Data extracted from a collection:
━━━━━━
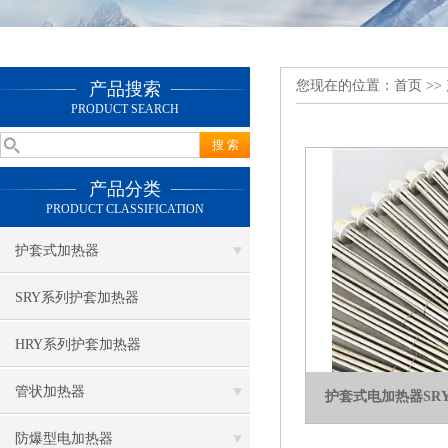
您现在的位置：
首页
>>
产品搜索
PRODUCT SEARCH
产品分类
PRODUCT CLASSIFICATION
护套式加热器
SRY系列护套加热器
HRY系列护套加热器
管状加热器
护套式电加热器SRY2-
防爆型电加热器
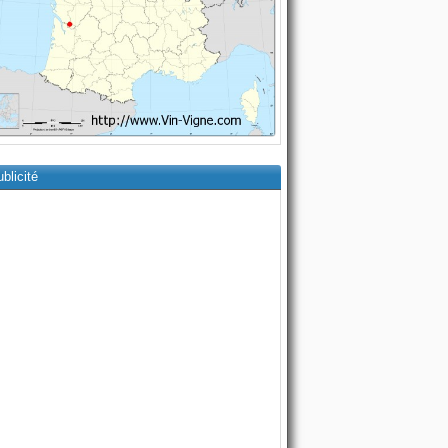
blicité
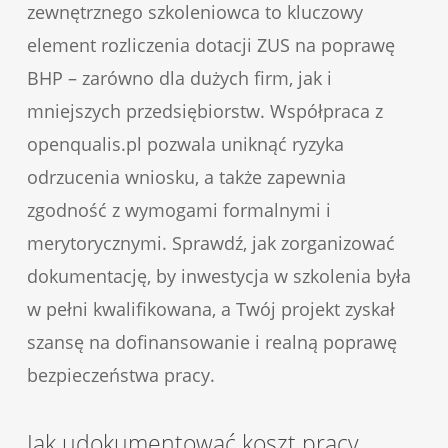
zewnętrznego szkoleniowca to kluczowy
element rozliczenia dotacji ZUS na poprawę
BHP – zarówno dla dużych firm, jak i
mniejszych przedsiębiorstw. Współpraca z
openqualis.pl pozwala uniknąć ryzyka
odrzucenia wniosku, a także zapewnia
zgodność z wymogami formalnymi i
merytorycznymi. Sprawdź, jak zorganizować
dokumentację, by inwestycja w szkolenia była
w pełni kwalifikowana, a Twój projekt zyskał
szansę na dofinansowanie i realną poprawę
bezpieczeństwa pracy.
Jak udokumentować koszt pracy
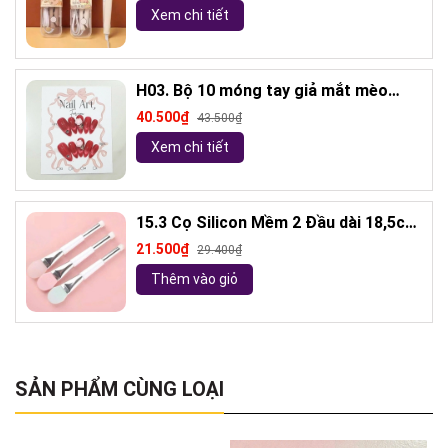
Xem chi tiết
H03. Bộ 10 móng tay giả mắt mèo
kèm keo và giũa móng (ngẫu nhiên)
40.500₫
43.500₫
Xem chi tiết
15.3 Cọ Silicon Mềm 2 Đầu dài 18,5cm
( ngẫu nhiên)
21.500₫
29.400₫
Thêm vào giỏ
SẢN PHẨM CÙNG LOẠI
━━━━━━
Task description:
Return only the stretch above from the line containing "szansę na dofinansowanie i realną poprawę" through the line containing "Thêm vào giỏ", word for word and without pictures.

Solved exercise:
szansę na dofinansowanie i realną poprawę
bezpieczeństwa pracy.
Jak udokumentować koszt pracy
Xem chi tiết
H03. Bộ 10 móng tay giả mắt mèo
kèm keo và giũa móng (ngẫu nhiên)
40.500₫
43.500₫
Xem chi tiết
15.3 Cọ Silicon Mềm 2 Đầu dài 18,5cm
( ngẫu nhiên)
21.500₫
29.400₫
Thêm vào giỏ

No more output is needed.